Jordan’s economy has been on a wild ride since independence. The country’s economy rose 351% in the 70’s, fell 30% in the 1980’s and rose 36% in the 1990’s. Pegging the JOD gave the country greater monetary stability in the 1990’s. King Abdullah’s rule (beginning in 1999) has been characterised by economic liberalisation which has resulted in a healthy growth rate of about 7% per year until 2008.
Jordan has free trade deals with the US, Canada, EU and many regional neighbours. Unfortunately the country is hugely dependent on oil imports for energy, only 10% of its land is arable, and there is limited water supply. However the country is one of the most stable and wealthy in the region, with a well governed liberal market economy based on phosphates, potash, tourism, remittances and foreign aid. In the last few years growth has fallen to about 2% due to global financial issues and regional instability.

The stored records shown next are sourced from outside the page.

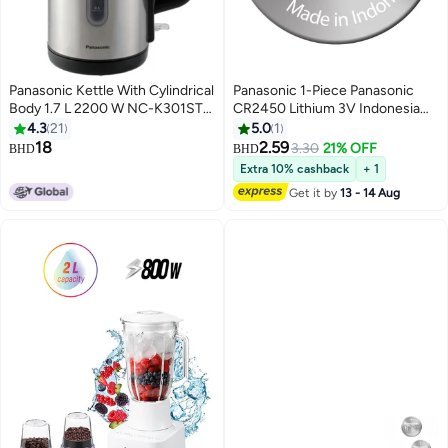
Panasonic Kettle With Cylindrical
Panasonic 1-Piece Panasonic
Body 1.7 L 2200 W NC-K301STB
CR2450 Lithium 3V Indonesia
Silver
Battery
4.3
21
5.0
1
18
2.59
3.30
21% OFF
BHD
BHD
Extra 10% cashback
+ 1
Get it by
13 - 14 Aug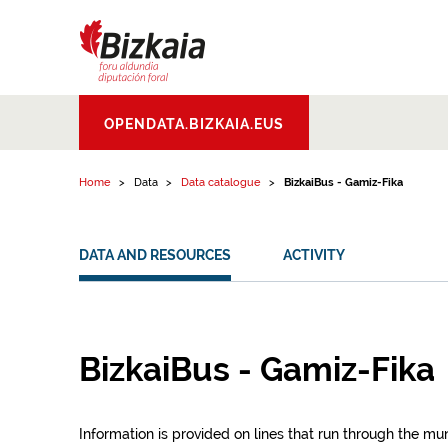
Skip to content
Bizkaiko Foru
OPENDATA.BIZKAIA.EUS
Aldundia
.
Diputacion
Foral de Bizkaia
Home
Data
Data catalogue
BizkaiBus - Gamiz-Fika
DATA AND RESOURCES
ACTIVITY
BizkaiBus - Gamiz-Fika
Information is provided on lines that run through the mun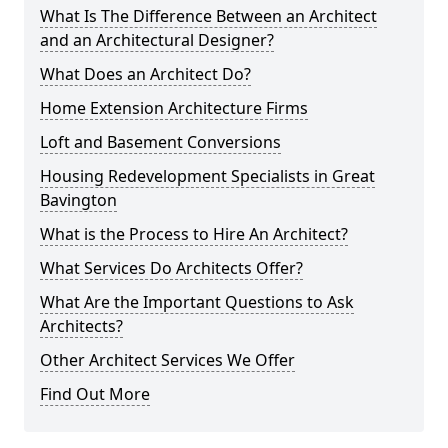
What Is The Difference Between an Architect
and an Architectural Designer?
What Does an Architect Do?
Home Extension Architecture Firms
Loft and Basement Conversions
Housing Redevelopment Specialists in Great
Bavington
What is the Process to Hire An Architect?
What Services Do Architects Offer?
What Are the Important Questions to Ask
Architects?
Other Architect Services We Offer
Find Out More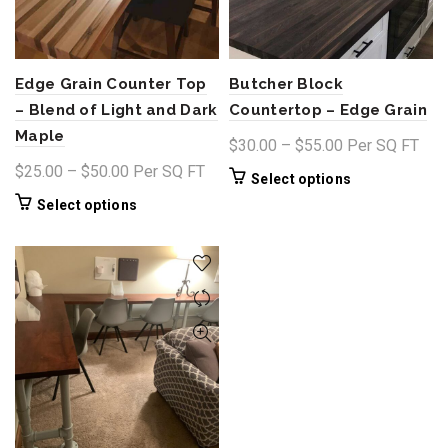
Edge Grain Counter Top
Butcher Block
– Blend of Light and Dark
Countertop – Edge Grain
Maple
Price
$
30.00
–
$
55.00
Per SQ FT
range:
Price
$
25.00
–
$
50.00
Per SQ FT
This
Select options
$30.00
range:
product
This
Select options
through
$25.00
has
product
$55.00
through
multiple
has
variants.
$50.00
multiple
The
variants.
options
The
may
options
be
may
chosen
be
on
chosen
the
on
product
the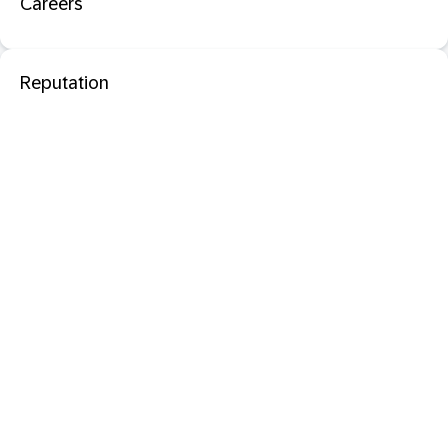
Careers
Reputation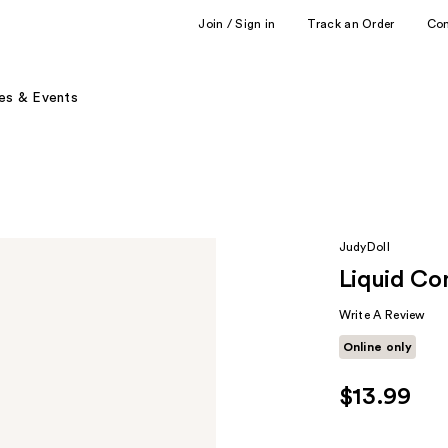
Join / Sign in
Track an Order
Co
es & Events
JudyDoll
Liquid Co
Write A Review
Online only
$13.99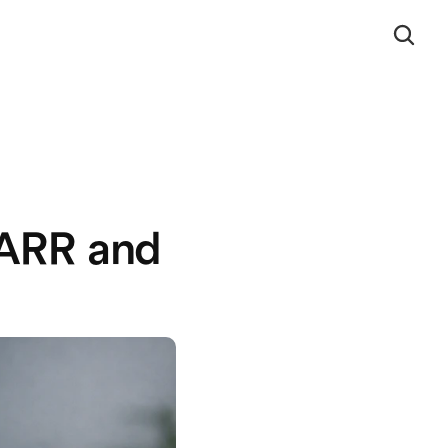
 ARR and 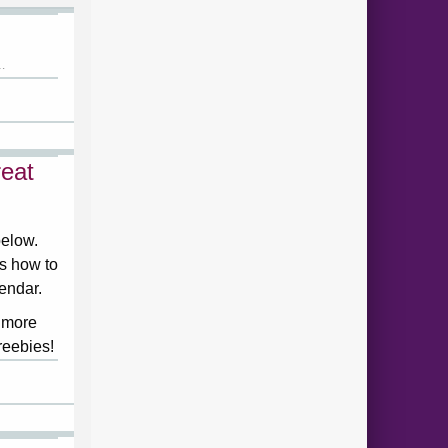
.
eat
below.
ds how to
lendar.
 more
reebies!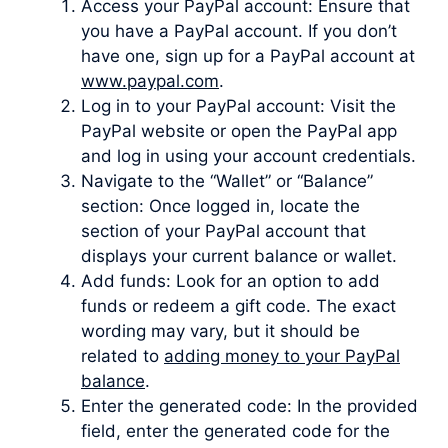
Access your PayPal account: Ensure that
you have a PayPal account. If you don’t
have one, sign up for a PayPal account at
www.paypal.com
.
Log in to your PayPal account: Visit the
PayPal website or open the PayPal app
and log in using your account credentials.
Navigate to the “Wallet” or “Balance”
section: Once logged in, locate the
section of your PayPal account that
displays your current balance or wallet.
Add funds: Look for an option to add
funds or redeem a gift code. The exact
wording may vary, but it should be
related to
adding money to your PayPal
balance
.
Enter the generated code: In the provided
field, enter the generated code for the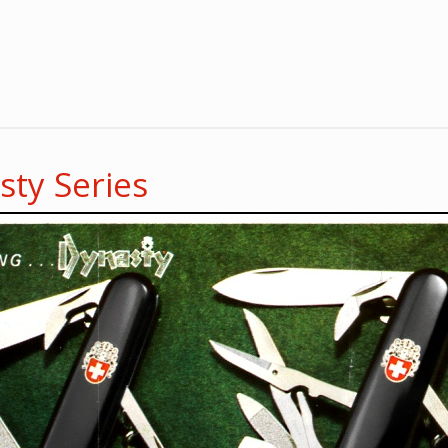
ty Series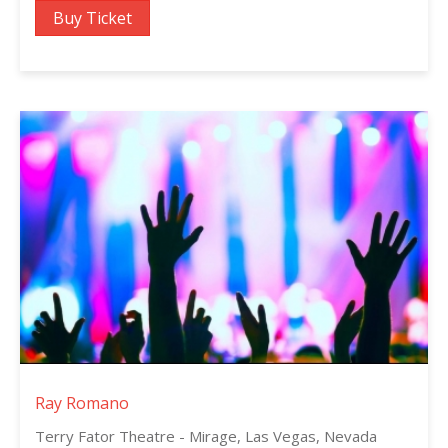
Buy Ticket
Ray Romano
Terry Fator Theatre - Mirage, Las Vegas, Nevada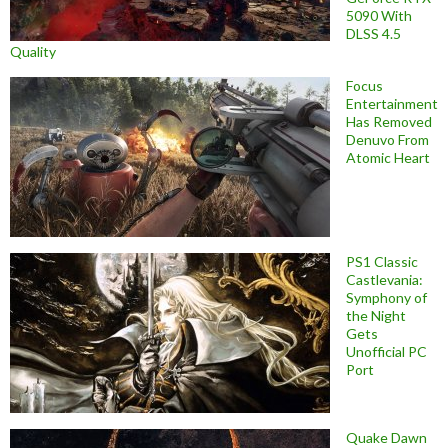
5090 With
DLSS 4.5
Quality
Focus
Entertainment
Has Removed
Denuvo From
Atomic Heart
PS1 Classic
Castlevania:
Symphony of
the Night
Gets
Unofficial PC
Port
Quake Dawn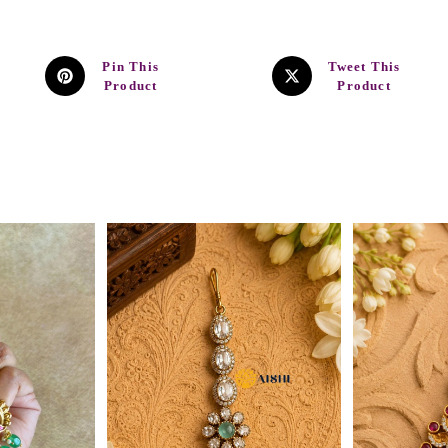
Pin This
Tweet This
Product
Product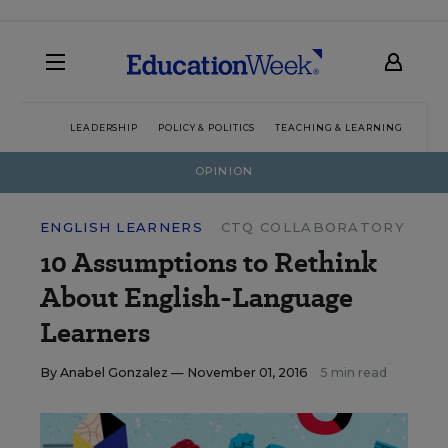
LEADERSHIP
POLICY & POLITICS
TEACHING & LEARNING
TEC
OPINION
ENGLISH LEARNERS
CTQ COLLABORATORY
10 Assumptions to Rethink
About English-Language
Learners
By
Anabel Gonzalez
— November 01, 2016
5 min read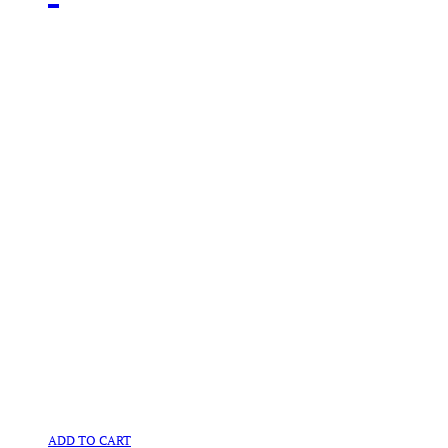
ADD TO CART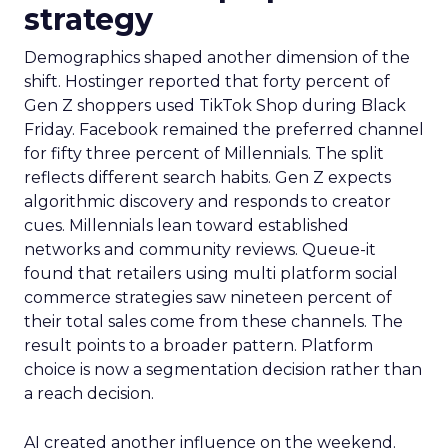
strategy
Demographics shaped another dimension of the
shift. Hostinger reported that forty percent of
Gen Z shoppers used TikTok Shop during Black
Friday. Facebook remained the preferred channel
for fifty three percent of Millennials. The split
reflects different search habits. Gen Z expects
algorithmic discovery and responds to creator
cues. Millennials lean toward established
networks and community reviews. Queue-it
found that retailers using multi platform social
commerce strategies saw nineteen percent of
their total sales come from these channels. The
result points to a broader pattern. Platform
choice is now a segmentation decision rather than
a reach decision.
AI created another influence on the weekend.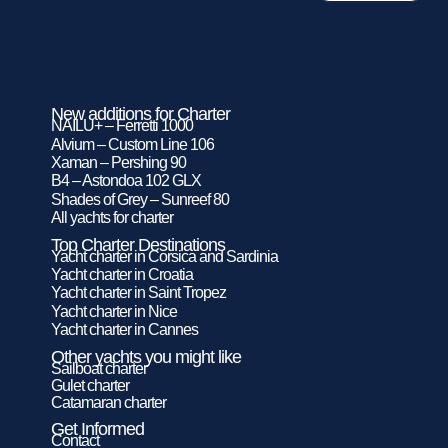
New additions for Charter
NAILU+ – Ferretti 1000
Alvium – Custom Line 106
Xaman – Pershing 90
B4 – Astondoa 102 GLX
Shades of Grey – Sunreef 80
All yachts for charter
Top Charter Destinations
Yacht charter in Corsica and Sardinia
Yacht charter in Croatia
Yacht charter in Saint Tropez
Yacht charter in Nice
Yacht charter in Cannes
Other yachts you might like
Sailboat charter
Gulet charter
Catamaran charter
Get Informed
Contact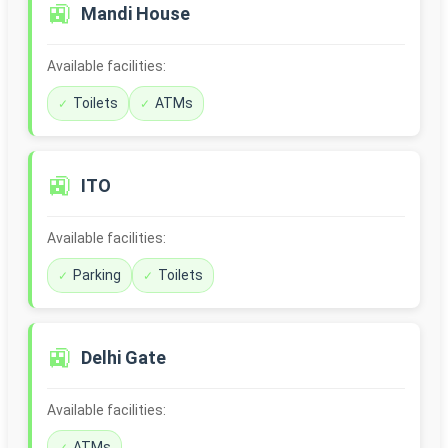
🚉
Mandi House
Available facilities:
Toilets
ATMs
🚉
ITO
Available facilities:
Parking
Toilets
🚉
Delhi Gate
Available facilities:
ATMs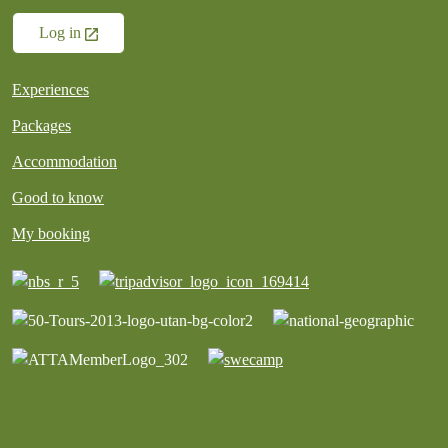
Log in
Experiences
Packages
Accommodation
Good to know
My booking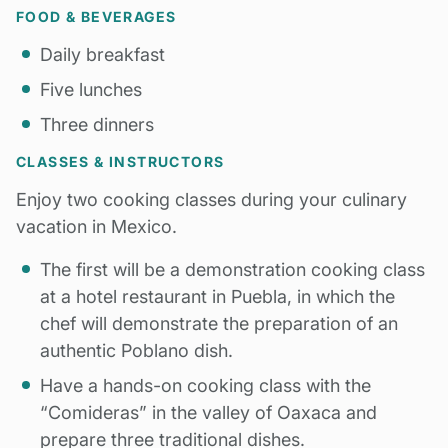
FOOD & BEVERAGES
Daily breakfast
Five lunches
Three dinners
CLASSES & INSTRUCTORS
Enjoy two cooking classes during your culinary
vacation in Mexico.
The first will be a demonstration cooking class
at a hotel restaurant in Puebla, in which the
chef will demonstrate the preparation of an
authentic Poblano dish.
Have a hands-on cooking class with the
“Comideras” in the valley of Oaxaca and
prepare three traditional dishes.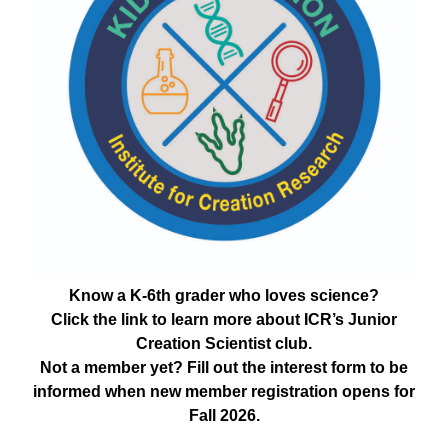
Know a K-6th grader who loves science?
Click the link to learn more about ICR’s Junior
Creation Scientist club.
Not a member yet? Fill out the interest form to be
informed when new member registration opens for
Fall 2026.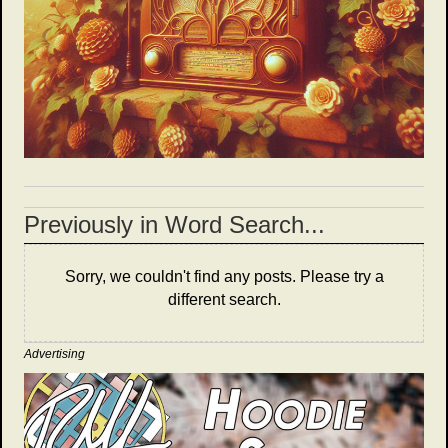
Previously in Word Search...
Sorry, we couldn't find any posts. Please try a
different search.
Advertising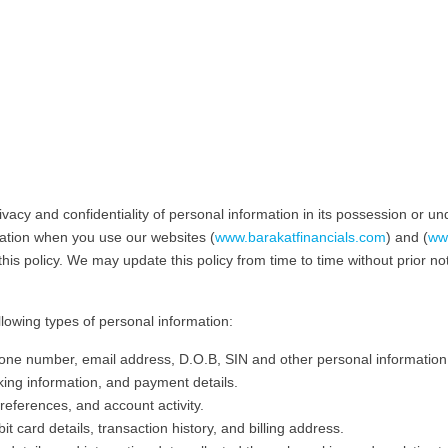
vacy and confidentiality of personal information in its possession or und
rmation when you use our websites (
www.barakatfinancials.com
) and (
www
his policy. We may update this policy from time to time without prior not
llowing types of personal information:
ne number, email address, D.O.B, SIN and other personal information
king information, and payment details.
references, and account activity.
it card details, transaction history, and billing address.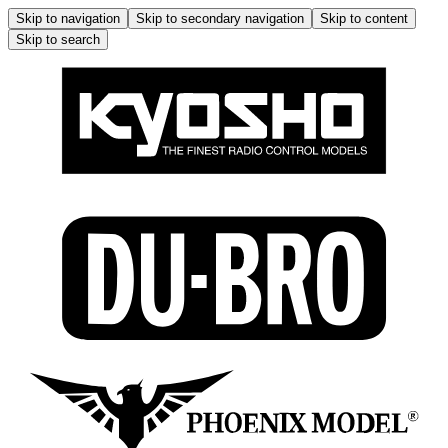
Skip to navigation
Skip to secondary navigation
Skip to content
Skip to search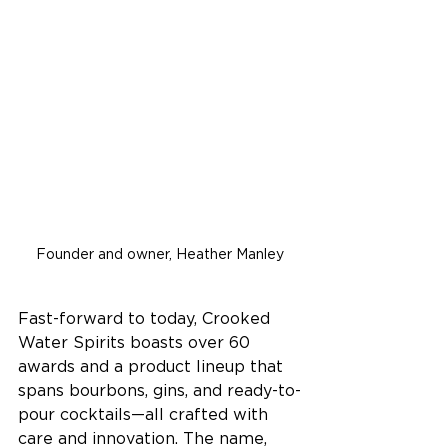
Founder and owner, Heather Manley
Fast-forward to today, Crooked 
Water Spirits boasts over 60 
awards and a product lineup that 
spans bourbons, gins, and ready-to-
pour cocktails—all crafted with 
care and innovation. The name, 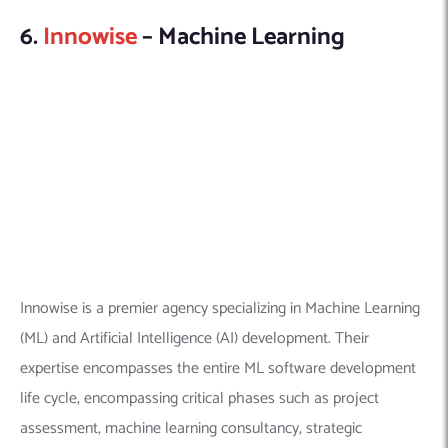
(ML) and Artificial Intelligence (AI) development. Their
expertise encompasses the entire ML software development
life cycle, encompassing critical phases such as project
assessment, machine learning consultancy, strategic
formulation, architectural design, seamless integration, and
steadfast ongoing support.
Explore this company in detail here:
Founded Year:
2007
Location:
7901 4th St N, St. Petersburg, FL 33702,
United States
Company Size:
500+
Linkedin Profile:
https://www.linkedin.com/company/innowise-group/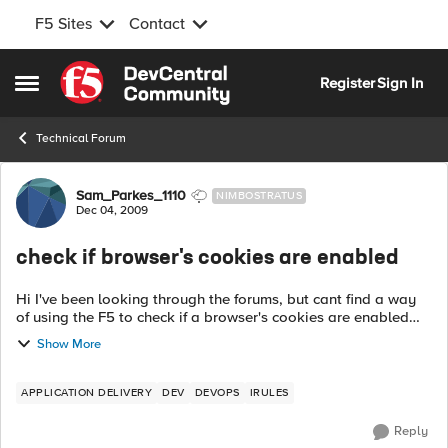
F5 Sites
Contact
Skip to content
Register
Sign In
Open Side Menu
Technical Forum
Forum Discussion
Sam_Parkes_1110
NIMBOSTRATUS
Dec 04, 2009
check if browser's cookies are enabled
Hi I've been looking through the forums, but cant find a way
of using the F5 to check if a browser's cookies are enabled
before continuing to serve requests to it? Is there a way of
Show More
doing this with an...
APPLICATION DELIVERY
DEV
DEVOPS
IRULES
Reply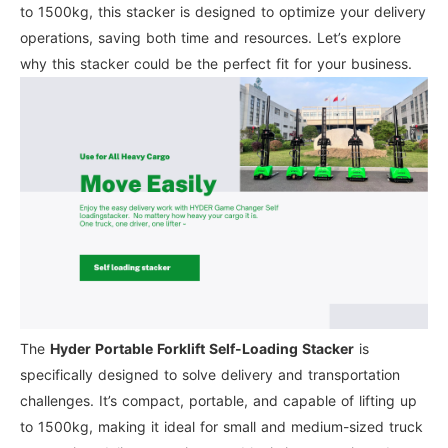
to 1500kg, this stacker is designed to optimize your delivery
operations, saving both time and resources. Let’s explore
why this stacker could be the perfect fit for your business.
The
Hyder Portable Forklift Self-Loading Stacker
is
specifically designed to solve delivery and transportation
challenges. It’s compact, portable, and capable of lifting up
to 1500kg, making it ideal for small and medium-sized truck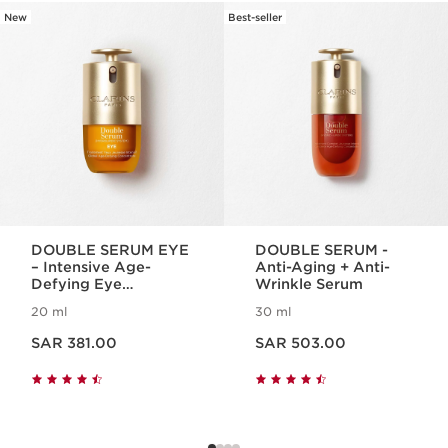
New
Best-seller
SKIP TO CONTENT
DOUBLE SERUM EYE
DOUBLE SERUM -
– Intensive Age-
Anti-Aging + Anti-
Defying Eye
Wrinkle Serum
Treatment
20 ml
30 ml
Now price SAR 381.00
Now price SAR 503.00
SAR 381.00
SAR 503.00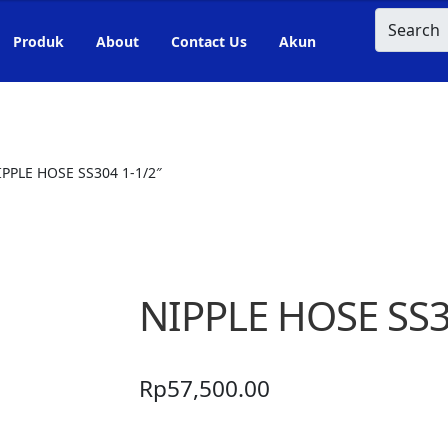
Search
Produk
About
Contact Us
Akun
IPPLE HOSE SS304 1-1/2″
NIPPLE HOSE SS3
Rp
57,500.00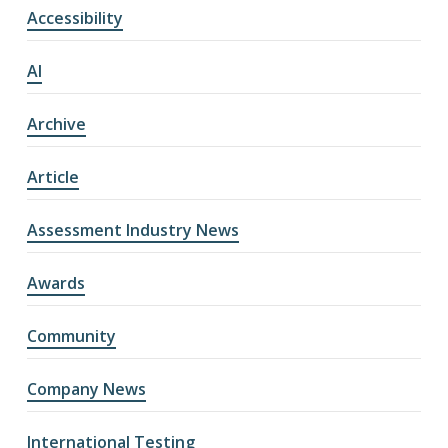
Accessibility
AI
Archive
Article
Assessment Industry News
Awards
Community
Company News
International Testing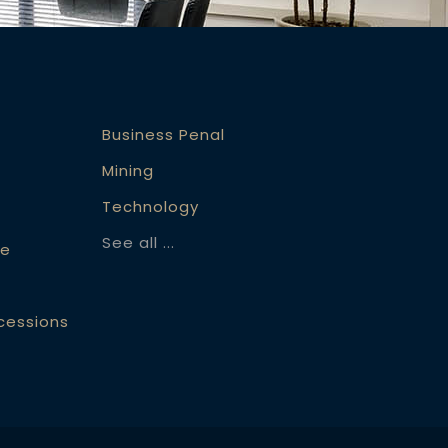
Business Penal
Mining
Technology
See all ...
ce
ccessions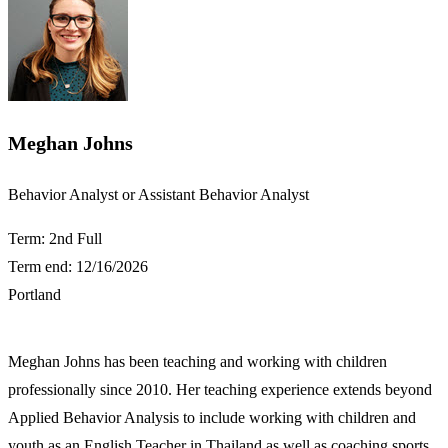
Meghan Johns
​Behavior Analyst or Assistant Behavior Analyst
Term: 2nd Full
Term end: 12/16/2026
Portland
Meghan Johns has been teaching and working with children
professionally since 2010. Her teaching experience extends beyond
Applied Behavior Analysis to include working with children and
youth as an English Teacher in Thailand as well as coaching sports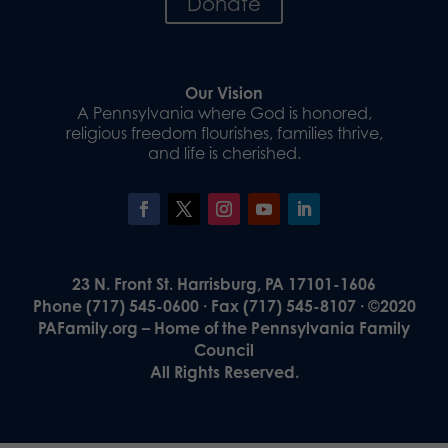
Donate
Our Vision
A Pennsylvania where God is honored,
religious freedom flourishes, families thrive,
and life is cherished.
23 N. Front St. Harrisburg, PA 17101-1606
Phone (717) 545-0600 · Fax (717) 545-8107 · ©2020
PAFamily.org – Home of the Pennsylvania Family
Council
All Rights Reserved.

The current refugee crisis caused by the conflict in Syria has cost Jordan about 6% of GDP annually, causing the country to be increasingly reliant on foreign aid.
The Bottom Line
Despite regional instability, global economic uncertainty, and expensive refugee crisis, Jordan has managed to hang on politically and economically. As long as the situation does not worsen drastically Jordan’s economy will remain strong. A looming interest rate hike for the USD combined with uncertainty in the post-Brexit UK and EU means that the JOD could lose some strength against the USD over time, but it will not come as a sudden spike or drop thanks to the mechanisms behind the SDR.